### Data for this task
++++++++++++++++++++
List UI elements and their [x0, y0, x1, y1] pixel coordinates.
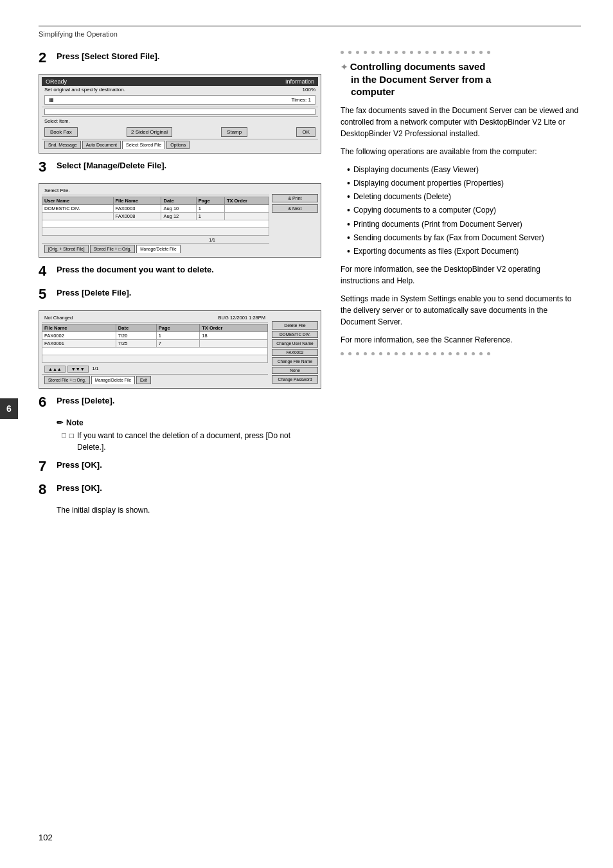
page: Simplifying the Operation 2 Press [Selec…	[0, 0, 613, 868]
step-7-label: Press [OK].	[57, 459, 102, 471]
ui-2-col-filename: File Name	[113, 197, 161, 205]
dot	[341, 51, 344, 54]
dot	[364, 352, 367, 355]
step-2: 2 Press [Select Stored File].	[39, 51, 321, 65]
ui-3-col-txorder: TX Order	[200, 324, 268, 332]
ui-1-counter: 100%	[303, 87, 315, 93]
ui-3-row1-page: 1	[156, 332, 199, 340]
list-item: Sending documents by fax (Fax from Docum…	[347, 232, 581, 244]
ui-3-row2-date: 7/25	[116, 340, 156, 348]
list-item: Copying documents to a computer (Copy)	[347, 204, 581, 216]
step-2-num: 2	[39, 51, 53, 65]
dot	[449, 51, 452, 54]
ui-2-btn-next[interactable]: & Next	[272, 204, 318, 213]
dot	[441, 51, 444, 54]
dot	[425, 352, 429, 355]
step-3: 3 Select [Manage/Delete File].	[39, 160, 321, 174]
left-column: 2 Press [Select Stored File]. OReady Inf…	[39, 51, 321, 515]
ui-1-btn-stamp[interactable]: Stamp	[221, 127, 247, 137]
ui-1-tab-auto[interactable]: Auto Document	[82, 141, 121, 149]
ui-3-col-filename: File Name	[42, 324, 116, 332]
dot	[472, 352, 475, 355]
ui-1-btn-2sided[interactable]: 2 Sided Original	[127, 127, 172, 137]
right-para5: For more information, see the Scanner Re…	[341, 334, 581, 346]
dot	[456, 51, 459, 54]
dot	[395, 352, 398, 355]
ui-1-tab-snd[interactable]: Snd. Message	[44, 141, 81, 149]
ui-screenshot-2: Select File. User Name File Name Date Pa…	[39, 183, 321, 258]
note-body: □ If you want to cancel the deletion of …	[57, 430, 321, 453]
ui-3-btn-change-user[interactable]: Change User Name	[272, 339, 318, 348]
ui-3-side-buttons: Delete File DOMESTIC DIV. Change User Na…	[272, 321, 318, 384]
table-row: DOMESTIC DIV. FAX0003 Aug 10 1	[42, 205, 269, 213]
ui-2-col-date: Date	[161, 197, 196, 205]
ui-3-nav: ▲▲▲ ▼▼▼ 1/1	[42, 364, 268, 374]
dot	[356, 352, 359, 355]
ui-1-title: OReady	[46, 78, 67, 85]
ui-2-tabs: [Orig. + Stored File] Stored File + □ Or…	[42, 243, 269, 254]
dot	[449, 352, 452, 355]
dot	[487, 352, 490, 355]
title-line3: computer	[341, 86, 395, 97]
ui-1-tab-options[interactable]: Options	[166, 141, 190, 149]
dot	[425, 51, 429, 54]
ui-3-btn-delete-file[interactable]: Delete File	[272, 321, 318, 330]
ui-2-counter: 1/1	[42, 237, 269, 243]
ui-1-input-row: ▦ Times: 1	[42, 93, 318, 107]
ui-2-row1-user: DOMESTIC DIV.	[42, 205, 114, 213]
ui-1-input-icon: ▦	[49, 97, 54, 103]
ui-2-row2-date: Aug 12	[161, 213, 196, 220]
right-para4: Settings made in System Settings enable …	[341, 293, 581, 328]
ui-2-tab-stored-orig[interactable]: Stored File + □ Orig.	[90, 245, 136, 253]
dot	[487, 51, 490, 54]
ui-1-btn-book-fax[interactable]: Book Fax	[44, 127, 78, 137]
dot	[410, 51, 413, 54]
ui-3-row2-tx	[200, 340, 268, 348]
ui-3-col-date: Date	[116, 324, 156, 332]
ui-2-row2-file: FAX0008	[113, 213, 161, 220]
dot	[371, 352, 375, 355]
ui-2-row2-tx	[224, 213, 269, 220]
ui-3-row2-file: FAX0001	[42, 340, 116, 348]
note-box: ✏ Note □ If you want to cancel the delet…	[57, 418, 321, 453]
dot	[402, 352, 405, 355]
ui-1-subtitle-row: Set original and specify destination. 10…	[42, 86, 318, 93]
table-row: FAX0008 Aug 12 1	[42, 213, 269, 220]
ui-3-nav-prev[interactable]: ▲▲▲	[44, 366, 66, 373]
ui-3-row1-tx: 18	[200, 332, 268, 340]
dot	[418, 51, 421, 54]
list-item: Displaying document properties (Properti…	[347, 177, 581, 189]
ui-3-tab-stored[interactable]: Stored File + □ Orig.	[44, 376, 90, 384]
ui-3-btn-change-password[interactable]: Change Password	[272, 375, 318, 384]
right-para3: For more information, see the DesktopBin…	[341, 263, 581, 287]
ui-1-scroll-row	[42, 107, 318, 117]
table-row: FAX0002 7/20 1 18	[42, 332, 268, 340]
step-8-num: 8	[39, 483, 53, 497]
ui-1-btn-ok[interactable]: OK	[296, 127, 315, 137]
ui-3-btn-change-filename[interactable]: Change File Name	[272, 357, 318, 366]
ui-2-col-username: User Name	[42, 197, 114, 205]
ui-2-tab-orig-stored[interactable]: [Orig. + Stored File]	[44, 245, 89, 253]
step-5-label: Press [Delete File].	[57, 287, 131, 299]
ui-3-nav-next[interactable]: ▼▼▼	[67, 366, 89, 373]
dot	[433, 51, 436, 54]
ui-2-tab-manage[interactable]: Manage/Delete File	[136, 245, 180, 253]
ui-2-header: Select File.	[42, 186, 269, 195]
step-8: 8 Press [OK].	[39, 483, 321, 497]
dot	[464, 352, 467, 355]
ui-3-row1-file: FAX0002	[42, 332, 116, 340]
dot	[387, 352, 390, 355]
ui-1-select-label: Select Item.	[42, 117, 318, 125]
ui-2-btn-print[interactable]: & Print	[272, 194, 318, 202]
dot	[456, 352, 459, 355]
dot	[433, 352, 436, 355]
step-7-num: 7	[39, 459, 53, 474]
ui-3-tab-exit[interactable]: Exit	[136, 376, 151, 384]
dots-bottom	[341, 352, 581, 355]
ui-3-tab-manage[interactable]: Manage/Delete File	[91, 376, 135, 384]
ui-2-row2-page: 1	[196, 213, 224, 220]
ui-1-titlebar: OReady Information	[42, 77, 318, 86]
ui-screenshot-1: OReady Information Set original and spec…	[39, 74, 321, 154]
ui-1-tab-select-stored[interactable]: Select Stored File	[122, 141, 165, 149]
ui-1-tabs: Snd. Message Auto Document Select Stored…	[42, 139, 318, 150]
++++++++++++++++++++
### What you will do
Copy, from the material, each line that holds the string "step".

### Response below
step-7-label: Press [OK].	[57, 459, 102, 471]
step-2: 2 Press [Select Stored File].	[39, 51, 321, 65]
step-2-num: 2	[39, 51, 53, 65]
step-3: 3 Select [Manage/Delete File].	[39, 160, 321, 174]
step-8-num: 8	[39, 483, 53, 497]
step-5-label: Press [Delete File].	[57, 287, 131, 299]
step-8: 8 Press [OK].	[39, 483, 321, 497]
step-7-num: 7	[39, 459, 53, 474]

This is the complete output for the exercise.